Finita la visita, che stabiliva gli abili, i rividibili e gli scarti (essere abili era sempre motivo di orgoglio, perché significava essere riconosciuti finalmente uomini), si faceva la foto di gruppo e si dava inizio alla festa. “Per tutto il giorno e per alcuni giorni successivi i coscritti andavano in giro per il proprio paese e per i paesi vicini, fermandosi dove sapevano esserci ragazze. Giravano su un carro addobbato di rami verdi trainato da cavalli o, in tempi più recenti, da un trattore e, accompagnati da un sonadore di fisarmonica, alternavano le canzoni da coscritti, al grido di “viva la classe…”. Festoso era l’ingresso nei paesi, annunciato dal fracasso dei bussoloti, legati al carro; ad ogni sosta, una bicchierata e balli, al suono della fisarmonica. La festa si concludeva poi con la cena in una trattoria del paese. Il legame tra i coscritti durava per tutta la vita ed era uno degli argomenti di conversazione durante i filò.  

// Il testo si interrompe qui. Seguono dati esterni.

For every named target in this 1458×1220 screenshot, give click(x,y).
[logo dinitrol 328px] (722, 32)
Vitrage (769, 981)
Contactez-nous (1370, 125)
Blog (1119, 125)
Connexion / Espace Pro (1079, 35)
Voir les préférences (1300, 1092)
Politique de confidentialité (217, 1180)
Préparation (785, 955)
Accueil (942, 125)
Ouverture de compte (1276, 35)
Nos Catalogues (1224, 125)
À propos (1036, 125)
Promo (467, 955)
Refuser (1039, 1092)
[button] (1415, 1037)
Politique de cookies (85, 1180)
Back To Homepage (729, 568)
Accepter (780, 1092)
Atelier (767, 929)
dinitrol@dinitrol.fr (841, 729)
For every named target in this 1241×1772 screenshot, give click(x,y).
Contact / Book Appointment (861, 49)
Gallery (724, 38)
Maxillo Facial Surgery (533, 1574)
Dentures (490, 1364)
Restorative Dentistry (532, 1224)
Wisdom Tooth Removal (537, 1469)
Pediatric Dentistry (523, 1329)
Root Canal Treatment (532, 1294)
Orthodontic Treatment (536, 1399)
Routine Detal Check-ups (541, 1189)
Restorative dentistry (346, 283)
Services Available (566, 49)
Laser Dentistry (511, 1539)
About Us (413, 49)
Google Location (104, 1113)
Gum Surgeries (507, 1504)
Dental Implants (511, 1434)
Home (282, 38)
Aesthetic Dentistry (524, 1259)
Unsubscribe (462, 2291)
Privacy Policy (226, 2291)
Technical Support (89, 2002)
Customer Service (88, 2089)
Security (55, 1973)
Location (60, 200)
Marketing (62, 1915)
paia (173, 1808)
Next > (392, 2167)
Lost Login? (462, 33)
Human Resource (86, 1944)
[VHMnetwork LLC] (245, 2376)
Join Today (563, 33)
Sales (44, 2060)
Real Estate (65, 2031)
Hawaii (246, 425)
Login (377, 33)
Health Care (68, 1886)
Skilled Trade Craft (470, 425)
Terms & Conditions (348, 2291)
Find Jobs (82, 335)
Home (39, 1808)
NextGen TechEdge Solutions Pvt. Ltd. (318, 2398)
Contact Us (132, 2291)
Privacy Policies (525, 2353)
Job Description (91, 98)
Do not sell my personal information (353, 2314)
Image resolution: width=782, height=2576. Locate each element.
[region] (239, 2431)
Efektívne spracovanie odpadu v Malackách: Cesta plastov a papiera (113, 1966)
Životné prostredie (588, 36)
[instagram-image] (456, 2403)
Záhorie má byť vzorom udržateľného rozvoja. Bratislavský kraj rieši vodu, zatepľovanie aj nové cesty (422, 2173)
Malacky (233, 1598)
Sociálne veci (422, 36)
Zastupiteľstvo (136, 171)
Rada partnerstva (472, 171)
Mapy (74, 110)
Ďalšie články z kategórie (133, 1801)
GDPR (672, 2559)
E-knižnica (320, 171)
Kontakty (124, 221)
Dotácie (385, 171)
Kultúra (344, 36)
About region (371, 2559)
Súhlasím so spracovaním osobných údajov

Al termine dei lavori stagionali che richiedevano una grande quantità di manodopera, come la mietitura o la fienagione, si faceva festa con una lauta cena, offerta dal proprietario del campo a tutti coloro che avevano preso parte al lavoro. Questa specie di banchetto si chiamava dandèga o zanzèga. Un’altra occasione per far festa era quando si copava e si faceva su ‘l mascio, perché esso rappresentava per la famiglia la più importante riserva di cibo di tutto l’anno. Dopo un’intera giornata di lavoro, ultimate tutte le operazioni, veniva allestita una ricca cena, ovviamente a base di carne di maiale.